Co-authored by Josh Bone, Campaign Legal Center Legal Fellow
Every two years, in the run-up to national elections, the usual suspects begin to beat the drum about the supposed scourge of voter fraud. So it's hardly surprising that one of the most usual suspects of all, Hans von Spakovsky -- once denied confirmation to the Federal Election Commission because he had used his non-partisan position at the Justice Department to advance the interests of the Republican Party -- has penned an opinion piece in the Wall Street Journal praising states for enacting restrictive voting laws that prevent validly registered poor and minority voters from casting ballots.
It's equally unsurprising that von Spakovsky's piece is riddled with exaggerations and outright falsehoods. Chief among them is the assumption that fraudulent voters regularly tip elections. Despite recent unrelenting focus on documenting voting fraud to justify onerous ballot access restrictions, the best von Spakovsky can do is identify six isolated examples, one of which involved an undercover conservative activist's largely unsuccessful effort to capture on video liberals condoning his proposed fraudulent scheme. Von Spakovsky also makes much of a recent study purporting to find that noncitizen voting can swing close races, but that study has come under heavy fire from statisticians and political scientists for relying on a deeply flawed dataset.
Moreover, von Spakovsky promotes strict voter ID laws, but just two of the voter fraud examples he relies on -- an effort to steal a Mississippi mayoral election, which primarily involved absentee ballot fraud, and an Ohio poll worker's misuse of her office to vote multiple times--involved allegations of in-person voter impersonation fraud, the only type of voter fraud that strict voter ID laws might prevent. And even the strictest voter ID law probably couldn't have prevented the Ohio poll worker, empowered to enforce the election laws, from abusing her public trust. In fact, because of stiff penalties, a high risk of getting caught, and the miniscule probability of affecting the outcome of an election, voter impersonation fraud is vanishingly rare.
While lauding restrictive state voting laws -- a solution in search of a problem -- von Spakovsky says little about the costs these laws impose on voters. Passed almost exclusively in Republican-controlled states, these laws are designed to suppress Democratic votes. This is hardly a secret: the majority leader of the Pennsylvania House even went so far as to assert in 2012 that his state's since-invalidated voter ID law would "allow Governor Romney to win the state of Pennsylvania" -- put differently, he expected that his state's voter ID law would disenfranchise enough minority and low-income voters to skew a presidential election in favor of his preferred candidate. Thank goodness the courts intervened to protect Pennsylvania voters!

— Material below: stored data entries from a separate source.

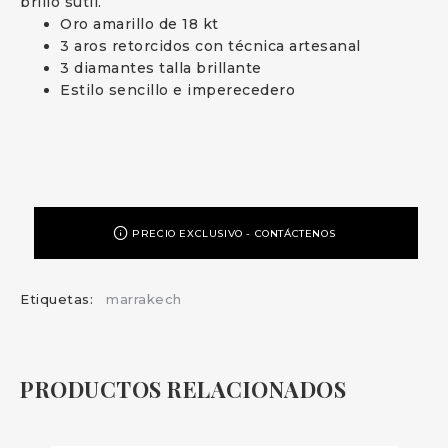
brillo sutil.
Oro amarillo de 18 kt
3 aros retorcidos con técnica artesanal
3 diamantes talla brillante
Estilo sencillo e imperecedero
PRECIO EXCLUSIVO - CONTÁCTENOS
Etiquetas:
marrakech
PRODUCTOS RELACIONADOS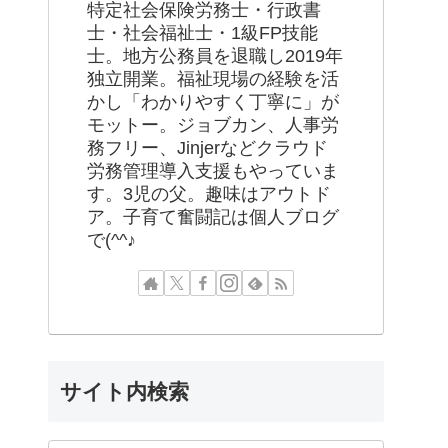
特定社会保険労務士・行政書
士・社会福祉士・1級FP技能
士。地方公務員を退職し2019年
独立開業。福祉現場の経験を活
かし「わかりやすく丁寧に」が
モットー。ジョブカン、人事労
務フリー、Jinjerなどクラウド
労務管理導入支援もやっていま
す。3児の父。趣味はアウトド
ア。子育て奮闘記は個人ブログ
で(^^♪
サイト内検索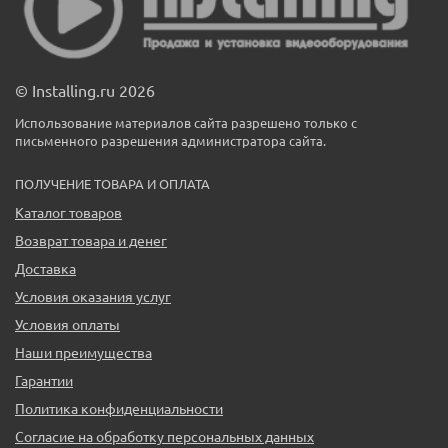
© Installing.ru 2026
Использование материалов сайта разрешено только с
письменного разрешения администратора сайта.
ПОЛУЧЕНИЕ ТОВАРА И ОПЛАТА
Каталог товаров
Возврат товара и денег
Доставка
Условия оказания услуг
Условия оплаты
Наши преимущества
Гарантии
Политика конфиденциальности
Согласие на обработку персональных данных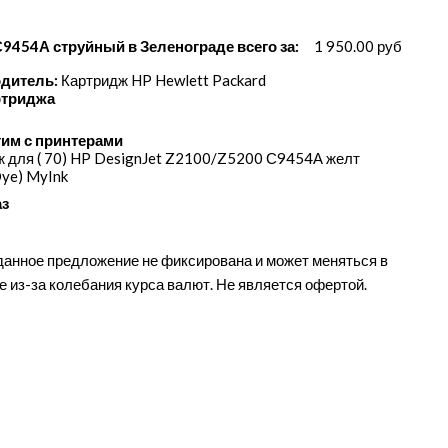
С9454А струйный в Зеленограде всего за:
1 950.00 руб
дитель:
Картридж HP Hewlett Packard
ртриджа
им с принтерами
 для ( 70) HP DesignJet Z2100/​Z5200 С9454А желт
Dye) MyInk
аз
данное предложение не фиксирована и может меняться в
е из-за колебания курса валют. Не является офертой.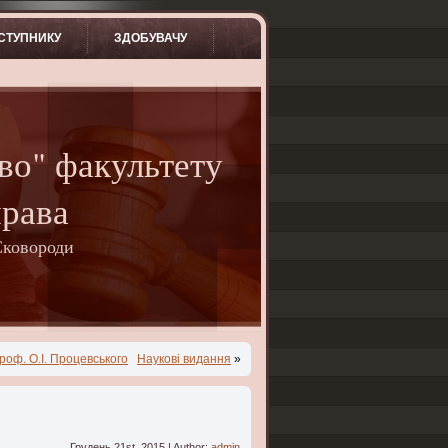
СТУПНИКУ
ЗДОБУВАЧУ
во" факультету
права
Сковороди
роф. О.І. Процевського
Наукові видання
»
Грудень 21st, 2015 | Author:
admin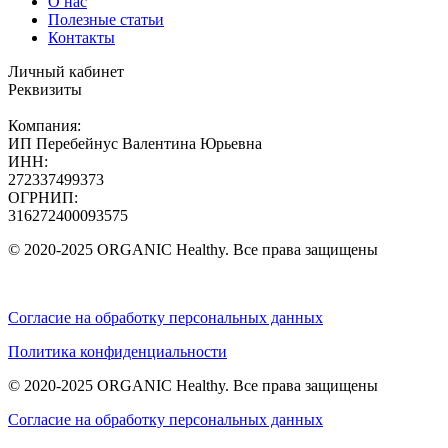
О нас
Полезные статьи
Контакты
Личный кабинет
Реквизиты
Компания:
ИП Перебейнус Валентина Юрьевна
ИНН:
272337499373
ОГРНИП:
316272400093575
© 2020-2025 ORGANIC Healthy. Все права защищены
Согласие на обработку персональных данных
Политика конфиденциальности
© 2020-2025 ORGANIC Healthy. Все права защищены
Согласие на обработку персональных данных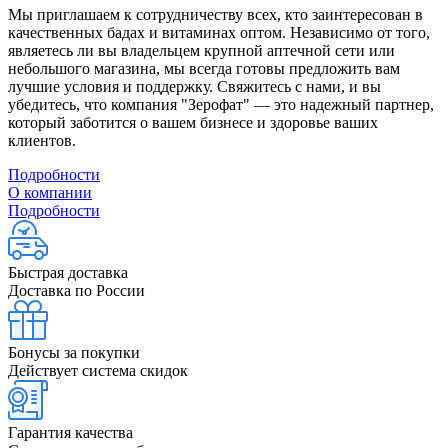
Мы приглашаем к сотрудничеству всех, кто заинтересован в
качественных бадах и витаминах оптом. Независимо от того,
являетесь ли вы владельцем крупной аптечной сети или
небольшого магазина, мы всегда готовы предложить вам
лучшие условия и поддержку. Свяжитесь с нами, и вы
убедитесь, что компания "Зерофат" — это надежный партнер,
который заботится о вашем бизнесе и здоровье ваших
клиентов.
Подробности
О компании
Подробности
Быстрая доставка
Доставка по России
Бонусы за покупки
Действует система скидок
Гарантия качества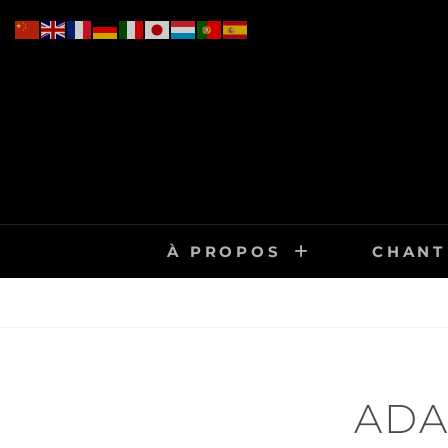
Skip
to
content
À PROPOS
CHANT
ADA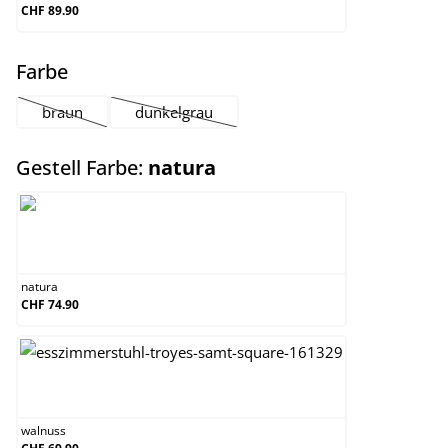
CHF 89.90
auswählen
Farbe
braun
dunkelgrau
(Diese Option ist zurzeit nicht verfügbar.)
(Diese Option ist zurzeit nicht verfügbar.)
auswählen
Gestell Farbe:
natura
natura
natura
CHF 74.90
walnuss
walnuss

If allowed to go into effect, these laws will often end up working as intended. Take the two voter ID cases that von Spakovsky cites as examples of the Department of Justice's and advocacy groups' misguided focus on election protection litigation. In the Texas case, a federal judge determined that Texas's law, the most restrictive voter ID law in the country, would disenfranchise over 600,000 validly registered voters, predominantly low income people and minorities. For that reason among many others, the court concluded that Texas's law was intentionally racially discriminatory and constituted a modern day poll tax. Contrary to von Spakovsky's assertion, the appeals court temporarily stayed that decision due to concerns about changing the rules so close to an election but did not "throw [the decision] out." And in the South Carolina case, the state only "beat Eric Holder's Justice Department" -- von Spakovsky's words -- because, in the face of extensive evidence at trial that the state's strict voter ID law would disenfranchise poor and minority voters, state officials interpreted the law in a way that will allow virtually every South Carolina voter to cast a ballot without showing an ID. The Attorney General would probably take that kind of "loss" any day.
Von Spakovsky claims that he wants to protect our "vibrant democracy" by making it "easy to vote and hard to cheat." But what he really seems to want is to make it harder to vote and not much harder to cheat. Von Spakovsky criticizes efforts by the Department of Justice and advocacy groups to protect the fundamental rights of all Americans, but those efforts remain necessary as long as he and other vote suppressors continue their fight to undermine fundamental rights.